> INFORMATION SHOWN:

• • •

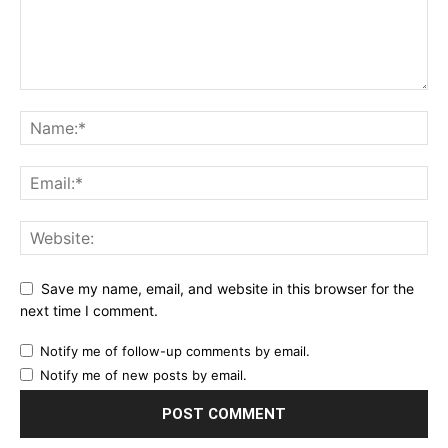
Save my name, email, and website in this browser for the
next time I comment.
Notify me of follow-up comments by email.
Notify me of new posts by email.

• • •

> TASK DETAILS: Could you reproduce the data above exactly, without its pictures?

> RESULT:
Save my name, email, and website in this browser for the
next time I comment.
Notify me of follow-up comments by email.
Notify me of new posts by email.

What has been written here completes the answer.